Солнце опустил глаза. Обратился к событиям, приведшим его сюда.

В голове на их месте была тьма. Но это была не пустая тьма, а настораживающая, в ней скрывалось нечто опасное и сильное, готовое захватить и ранить, стоит только попытаться разглядеть её лучше. Даже только подумав об этом, Солнце ощутил, как быстро забилось его сердце, волосы встали дыбом, а в животе заворочалось что-то холодное и склизкое. Он инстинктивно прикрыл рукой живот, точно успокаивая болезненный позыв.

Он помолчал и уставился в пустоту перед собой, но взор его был прикован ко тьме внутри себя в которую он решался войти.

Пауза уже становилась неловкой, а Солнце всё молчал.

Груммпир прервал её:

– О-хо, что ж, ты выжил, – довольно протянул Грумппир, – Поздравляю! Это большая удача, хо-хо!

– Да… Спасибо. – отстранённым голосом ответил Солнце.

Он изучал тьму внутри себя и начал различать в ней слова…

«Солнце, родной… Ты…» Он нахмурился, прислушиваясь к воспоминаниям, странным, неотёсанным, они будто были ранены и потому теперь так расплывчаты. «… ты должен…» Кто же это говорил…

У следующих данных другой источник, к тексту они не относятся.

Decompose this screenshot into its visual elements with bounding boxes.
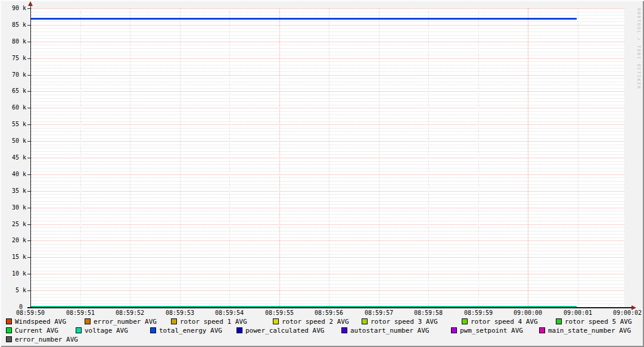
legend-swatch-icon: [76, 327, 82, 333]
x-tick-label: 08:59:59: [463, 310, 493, 317]
y-axis-tick: [27, 158, 30, 158]
y-axis-tick: [27, 290, 30, 291]
y-tick-label: 75 k: [0, 55, 26, 62]
x-tick-label: 08:59:54: [214, 310, 244, 317]
legend-label: main_state_number AVG: [548, 327, 631, 335]
gridline-minor: [31, 145, 624, 145]
y-tick-label: 30 k: [0, 204, 26, 211]
legend-label: rotor speed 3 AVG: [371, 318, 438, 326]
gridline-minor: [31, 82, 624, 82]
gridline-major: [31, 58, 624, 59]
x-tick-label: 08:59:56: [314, 310, 344, 317]
gridline-minor: [31, 48, 624, 49]
gridline-minor: [31, 304, 624, 304]
legend-swatch-icon: [237, 327, 242, 333]
gridline-minor: [31, 88, 624, 89]
legend-swatch-icon: [556, 318, 562, 324]
y-tick-label: 5 k: [0, 287, 26, 294]
gridline-major: [31, 274, 624, 274]
gridline-minor: [31, 95, 624, 95]
gridline-minor: [31, 105, 624, 105]
gridline-major: [31, 108, 624, 108]
gridline-minor: [31, 161, 624, 162]
gridline-minor-vertical: [229, 8, 230, 307]
gridline-minor: [31, 55, 624, 55]
x-tick-label: 08:59:51: [66, 310, 95, 317]
gridline-minor: [31, 248, 624, 248]
gridline-minor: [31, 98, 624, 99]
gridline-minor: [31, 217, 624, 218]
gridline-minor: [31, 131, 624, 132]
x-tick-label: 08:59:52: [115, 310, 145, 317]
y-tick-label: 40 k: [0, 171, 26, 178]
gridline-minor: [31, 61, 624, 62]
gridline-minor: [31, 264, 624, 264]
legend-swatch-icon: [341, 327, 347, 333]
gridline-minor: [31, 201, 624, 202]
y-tick-label: 60 k: [0, 104, 26, 111]
y-axis-tick: [27, 174, 30, 175]
gridline-major-vertical: [528, 8, 528, 307]
legend-swatch-icon: [6, 336, 12, 342]
gridline-minor: [31, 284, 624, 285]
legend-label: rotor speed 5 AVG: [565, 318, 632, 326]
watermark: RRDTOOL / TOBI OETIKER: [636, 8, 641, 90]
gridline-minor: [31, 128, 624, 129]
legend-swatch-icon: [539, 327, 545, 333]
legend-label: power_calculated AVG: [245, 327, 324, 335]
gridline-minor: [31, 15, 624, 15]
gridline-minor: [31, 154, 624, 155]
legend-swatch-icon: [85, 318, 91, 324]
x-tick-label: 09:00:00: [513, 310, 543, 317]
gridline-major: [31, 42, 624, 42]
gridline-minor: [31, 38, 624, 39]
gridline-minor: [31, 135, 624, 135]
y-axis-tick: [27, 58, 30, 59]
gridline-minor-vertical: [478, 8, 479, 307]
gridline-minor: [31, 171, 624, 171]
gridline-minor: [31, 21, 624, 22]
gridline-minor: [31, 71, 624, 72]
gridline-minor: [31, 121, 624, 122]
y-axis-tick: [27, 108, 30, 108]
gridline-minor: [31, 138, 624, 139]
y-axis-tick: [27, 25, 30, 26]
gridline-major: [31, 75, 624, 76]
gridline-minor: [31, 194, 624, 195]
legend-label: voltage AVG: [85, 327, 128, 335]
x-tick-label: 09:00:02: [612, 310, 642, 317]
gridline-minor: [31, 221, 624, 221]
gridline-minor: [31, 185, 624, 185]
gridline-minor: [31, 234, 624, 235]
y-tick-label: 85 k: [0, 21, 26, 29]
legend-label: Current AVG: [15, 327, 58, 335]
gridline-major: [31, 290, 624, 291]
gridline-minor: [31, 204, 624, 205]
y-axis-arrow-icon: [28, 1, 33, 6]
gridline-minor: [31, 168, 624, 168]
gridline-minor: [31, 35, 624, 36]
x-tick-label: 08:59:50: [15, 310, 45, 317]
gridline-minor: [31, 261, 624, 261]
gridline-major: [31, 25, 624, 26]
legend-label: error_number AVG: [94, 318, 157, 326]
y-axis-tick: [27, 75, 30, 76]
gridline-minor: [31, 214, 624, 215]
gridline-minor: [31, 237, 624, 238]
gridline-minor: [31, 254, 624, 255]
gridline-minor-vertical: [578, 8, 578, 307]
legend-label: rotor speed 4 AVG: [471, 318, 538, 326]
gridline-minor: [31, 227, 624, 228]
legend-swatch-icon: [171, 318, 177, 324]
gridline-minor: [31, 164, 624, 165]
legend-swatch-icon: [150, 327, 156, 333]
legend-swatch-icon: [6, 318, 12, 324]
gridline-minor: [31, 251, 624, 251]
legend-swatch-icon: [451, 327, 457, 333]
legend-label: rotor speed 1 AVG: [180, 318, 247, 326]
gridline-minor: [31, 101, 624, 102]
y-tick-label: 25 k: [0, 221, 26, 228]
y-axis: [30, 5, 31, 308]
x-tick-label: 08:59:58: [413, 310, 443, 317]
gridline-minor-vertical: [130, 8, 130, 307]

В другую секунду Солнце почувствовал, что устал настолько, что даже размышления даются ему с трудом. Он сжался, опустил голову к самым коленям и взялся за волосы, замолчал. Его бросило в дрожь. Кто это говорил? Он слабо помнил слова, но голос, который их произносил, тональность и даже характер совсем не мог вспомнить. И чем больше прикладывал усилий, чтобы уловить это, тем хуже «слышал» эти воспоминания и тем сильнее становилась усталость.

«Солнце, родной…»

– О-о-охо, оставим это, пожалуй, хо? – сказал Грумппир, перебив его мысли, – Тебе нужно освоиться, совладать с произошедшим. Я понимаю, хо. Но прежде, чем ты отправишься на отдых, ответь мне чем ты занимался на раньше? Я подберу для тебя занятие, которое принесёт пользу нашему Клубу.

– Я… – он зажмурился, прогоняя мысли и ответ на вопрос пришёл сам собой, – Я механик в основном. Немного пилот, ещё меньше штурман. Наша команда… – он мотнул головой, поняв, что снова уставился во «тьму», и посмотрел на Грумппир, – Я много чего умею.

– О-о-хо-хо, – радостно заворковал Грумппир, – у нас Шра’ах валится с ног чуть ли не каждый цикл от количества работы! Жаль-хо он не порадовал нас своим присутствием, о-о-хо, он будет рад долгожданному напарнику, хо-хо, – довольно заключил Грумппир и продолжил менее радостно, – Ошгары всё время всё ломают, так что приготовься, скучать ты точно не будешь, ох!